Diagnosis of PCOS incorporating serum AMH.
AMH, anti-Mullerian hormone; FNPO, follicular number per ovary; PCOM, polycystic ovarian morphology; PCOS, polycystic ovary syndrome.
Overall, 26 different studies looked at AUC-ROC of AMH for the diagnosis of PCOS. Of these studies, 21 were in adults and they showed it to be 0.66–0.994 where threshold ranges from 10 to 57 pmol/L 80 ; 5 studies were in adolescents where AUC-ROC for diagnosis was 0.5–0.88 where threshold ranges from 25 to 44 pmol/L. 79 There is a wide fluctuation in the levels of AMH although we know that AMH is significantly higher in women who have PCOS. This could be due to the variation in AMH assays that are used and variation in the population and the phenotype of women that were studied.

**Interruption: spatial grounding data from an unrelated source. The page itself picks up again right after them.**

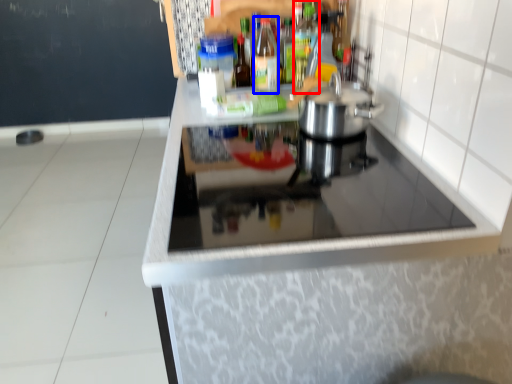 Question: Which point is further to the camera, bottle (highlighted by a red box) or bottle (highlighted by a blue box)?

Choices:
 (A) bottle
 (B) bottle

Answer: (B) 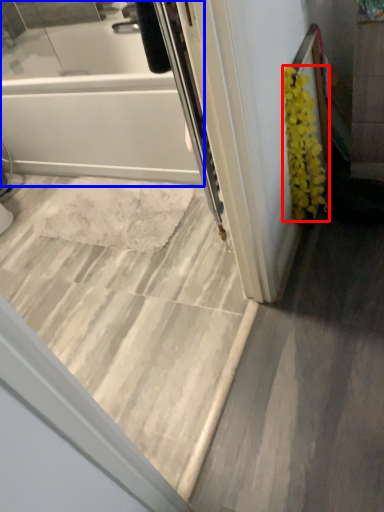 Question: Which point is further to the camera, flower (highlighted by a red box) or bathtub (highlighted by a blue box)?

Choices:
 (A) flower
 (B) bathtub

Answer: (A) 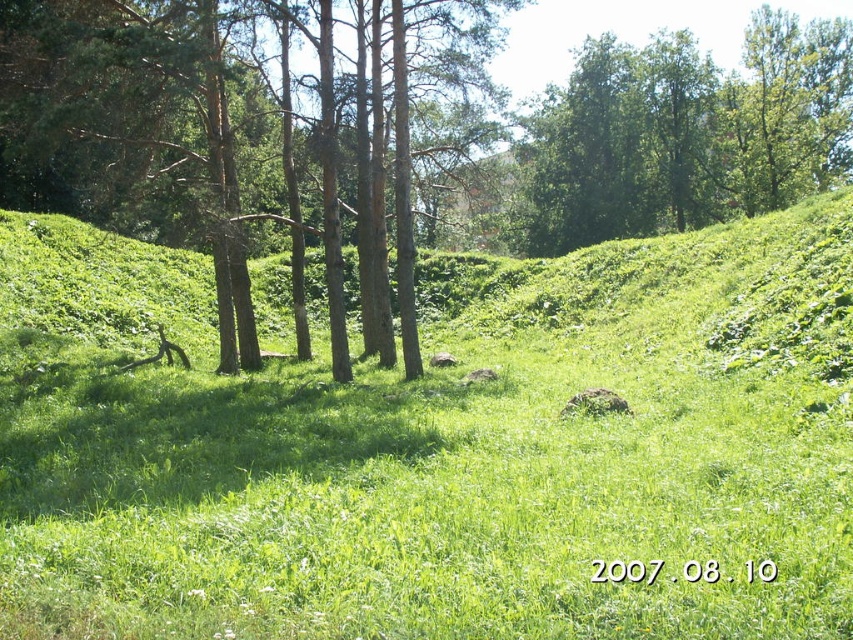 Is point (85, 141) positioned after point (775, 116)?

No.

Where is `green bark tree at center`? The height and width of the screenshot is (640, 853). green bark tree at center is located at coordinates 161,125.

Where is `green grassy at center`? green grassy at center is located at coordinates (428, 449).

Based on the photo, measure the distance between point (355, 524) and camera.

6.46 meters

Where is `green grassy at center`? Image resolution: width=853 pixels, height=640 pixels. green grassy at center is located at coordinates pyautogui.click(x=428, y=449).

Does point (541, 396) lie behind point (662, 134)?

No, (541, 396) is closer to viewer.

Is green grassy at center smaller than green leafy tree at upper center?

Indeed, green grassy at center has a smaller size compared to green leafy tree at upper center.

Is point (833, 237) closer to viewer compared to point (656, 156)?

Many studies that looked at correlation between AMH levels and diagnosis of PCOS used Diagnostic Systems Laboratories (DSL) or Immunotech (IOT) assays. These assays are not available anymore. Assays which used Gen II kit which have been used more recently also need cautious interpretation. The recent new automated assays that are used have very little data on them. 80 It is also worth noting that International Federation of Clinical Chemistry does not provide a standard regarding assay methods. In view of all these caveats, serum AMH value as a surrogate to diagnose PCOM is still not accepted. AMH can be a potential surrogate marker for diagnosing PCOM in the future, provided further research confirms its validation in vast population of different backgrounds.
Conclusion
PCOS still remains a controversial topic due to its varied etiology and undetermined phenotypic spectrum. The existing diagnostic criteria are those suggested by the NIH in 1990, Rotterdam criteria 2003 and AES criteria 2005. Expanding the diagnostic criteria in 2003 was aimed at targeting the different phenotypes that exist. In 2005, the AES task force accepted the original 1990 NIH criteria along with modifications, considering the 2003 Rotterdam criteria. Despite being in widespread global use, each diagnostic criterion stems an unresolved controversy as much of the evidence is only based on consensus opinion rather than robust evidence. Although there is a clear cut-off for ‘irregular cycles’ in adults, defining ‘irregular cycles’ in adolescents poses a great controversy. Further longitudinal studies are needed to look at natural history of PCOS and also early predictors in adolescents. Assessing hyperandrogenism clinically is highly subjective and further studies are needed to determine the cut-off values for mFG scoring system. There is insufficient evidence regarding the best method to use for measurement of androgens. Also, the methods used to measure are of insufficient precision. FNPO, which forms one of the diagnostic criteria, has been well researched. Eleven studies including 2961 participants concluded that an optimal sensitivity and specificity was achieved when a cut-off of >19 follicles was used. With OV, 12 studies with 2096 participants did not provide a clear cut-off for the optimal OV with both 5–8 cm3 and 9–10 cm3. There is inadequate evidence for the use of other ultrasound parameters to diagnose PCOS. The use of AMH as a substitute for diagnosis of PCOS is hindered by the fact that current assays need improved standardisation. The evidence also does not adequately support the role of AMH currently. In conclusion, large scientific and clinical research is needed in this field.